Lost and Forgotten

    Gertrude Stein knew a good phrase when she heard one. Shortly after World War I she stopped at a garage in a small town in France to have her Ford Model T repaired. When the work was done and she praised the young mechanic, the garage owner growled that he had trained him, but that men between twenty-two and thirty who had served in the war were hopeless; they were “une génération perdue.”

    She told the story to Ernest Hemingway, who used “You are all a lost generation”—attributed to Stein—as one of the epigraphs to his novel The Sun Also Rises (1926), about a group of friends who suffer from postwar anomie and anxiety. Suddenly the “lost generation” was a thing, though according to Gerald Howard’s The Insider: Malcolm Cowley and the Triumph of American Literature, it was Cowley’s memoir Exile’s Return (1934) that

    set forth the durable template of revolt and reintegration of the artistic Americans who flocked to the Left Bank in the twenties to escape their country’s cultural limitations, only to rediscover the virtues of the country they’d fled.
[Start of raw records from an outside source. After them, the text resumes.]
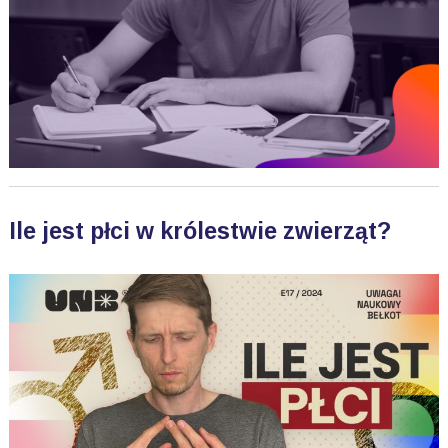
Ile jest płci w królestwie zwierząt?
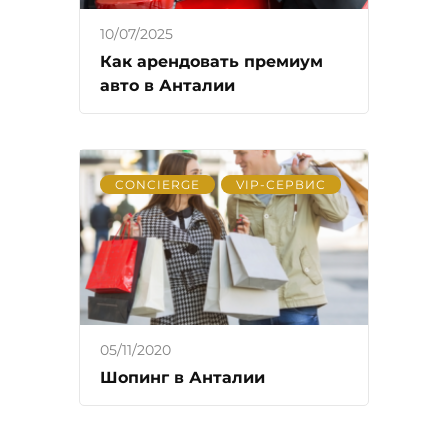
10/07/2025
Как арендовать премиум
авто в Анталии
CONCIERGE
VIP-СЕРВИС
05/11/2020
Шопинг в Анталии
    Who exactly was Malcolm Cowley? When Howard, a longtime editor at Doubleday, mentioned the subject of his book to friends, they inevitably replied, Malcolm Lowry? But Cowley was a consummate literary insider—hence Howard’s title—who knew, reviewed, advocated for, argued with, or memorialized most of the twentieth-century authors “of literary consequence.” And with his “heroic, ceaseless activity on behalf of American writers and writing,” Howard claims, Cowley “enabled a true hinge moment in the history of American literature,” placing it “among the great literatures of the world.” That’s the “triumph” in the subtitle of Howard’s largely hagiographic book.

    At the same time Howard contends that because of Cowley’s close association with the Stalinist left, he was “a convenient political punching bag for neoconservative critics” who attacked him so viciously that they doubtless contributed to his eclipse. And though he says he will not airbrush Cowley’s poor political choices, Howard is clearly nettled by the reviews of Cowley’s selected letters, published in 2014, that appeared under such titles as “Malcolm Cowley Was One of the Best Literary Tastemakers of the Twentieth Century. Why Were His Politics So Awful?” Howard observes that “to excoriate Cowley so single-mindedly is to indulge in a tired, over-repeated trope.”
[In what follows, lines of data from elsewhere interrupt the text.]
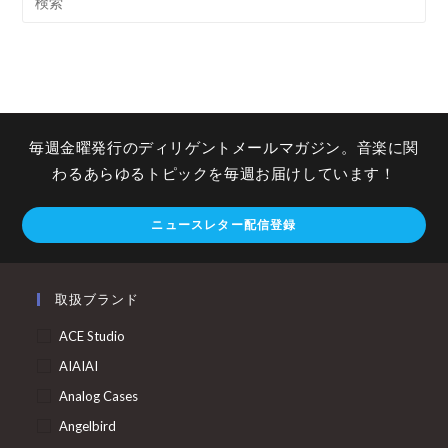
毎週金曜発行のディリゲントメールマガジン。音楽に関
わるあらゆるトピックを毎週お届けしています！
ニュースレター配信登録
取扱ブランド
ACE Studio
AIAIAI
Analog Cases
Angelbird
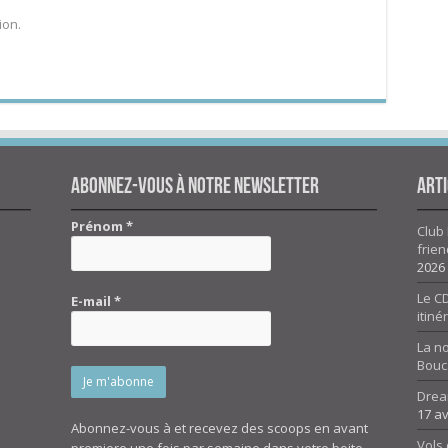
ion.
Abonnez-vous à notre newsletter
Arti
Prénom
*
Club 
frien
2026
Le CD
E-mail
*
itiné
La n
Bouc
Drea
17 av
Abonnez-vous à et recevez des scoops en avant
Vols 
premiere une fois par semaine dans votre boite.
    Fortunately for Cowley, though, his politics aren’t remembered any more than his output as a reviewer, which was vast. During the 1920s he wrote reviews and short essays for a number of New York newspapers and for a host of small literary magazines in which he also published his poetry. By the age of thirty-six, when he published Exile’s Return, he was the literary editor of The New Republic. In the next decade he edited three anthologies—ThePortable Hemingway (1944), ThePortable Faulkner (1946), and The Portable Hawthorne (1948)—and his introduction to the Faulkner volume reestablished the importance of the brilliant, inventive, haunted, but at the time virtually forgotten novelist. It was “a masterpiece of critical advocacy and explication, flowing, detailed, persuasive,” Howard rightly declares.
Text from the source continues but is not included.